For US soldiers dealing with combat stress miles away from loved ones, it’s common for four-legged companions to bring nurture and comfort, say animal-rights groups and service members like Lt. Col. Jay Kopelman, a retired marine. His 2006 book, “From Baghdad, With Love,” chronicles his bond with Lava, a pup he rescued from the rubble of Fallujah, Iraq.

“An animal provides a sense of home and normalcy,” says Mr. Kopelman. “It’s something else to focus on and care for when the shooting is done at the end of the day.”

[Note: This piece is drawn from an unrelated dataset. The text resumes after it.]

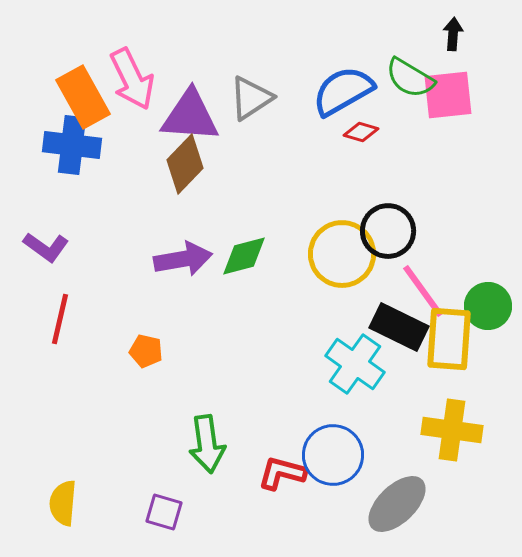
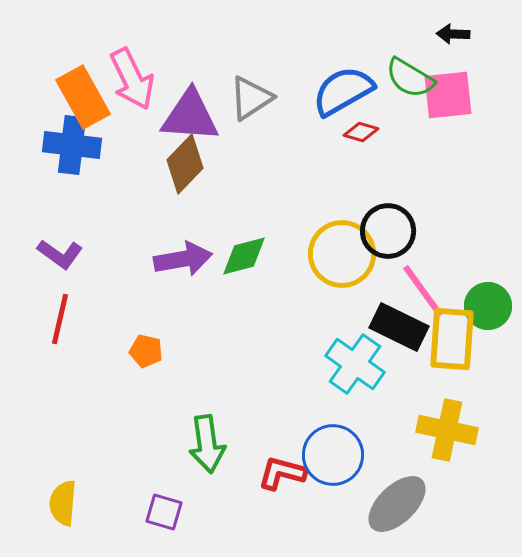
black arrow: rotated 92 degrees counterclockwise
purple L-shape: moved 14 px right, 7 px down
yellow rectangle: moved 3 px right
yellow cross: moved 5 px left; rotated 4 degrees clockwise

In 2000, however, the US Central Command (USCENTCOM) banned adoption of stray animals by personnel serving overseas. Violations are punishable by administrative action or even criminal prosecution, says Maj. Joe Kloppel, a USCENTCOM spokesman. “A primary reason [for the rule] is health concerns,” he says. “Having stray animals in confined areas where service members are living, eating, and drinking is definitely an issue. There are probably other reasons for the ban – having to do with force readiness or other issues – but that depends on where you are on the ground.”

Indeed, animals not under strict controls could pose security risks. IEDs (improvised explosive devices), for example, have been planted on dead animals in Iraq.

But commanders often overlook the ban, say those who have worked in or with the military in Afghanistan and Iraq. Monitor correspondents embedded in those places say many small bases adopt dogs as morale boosters.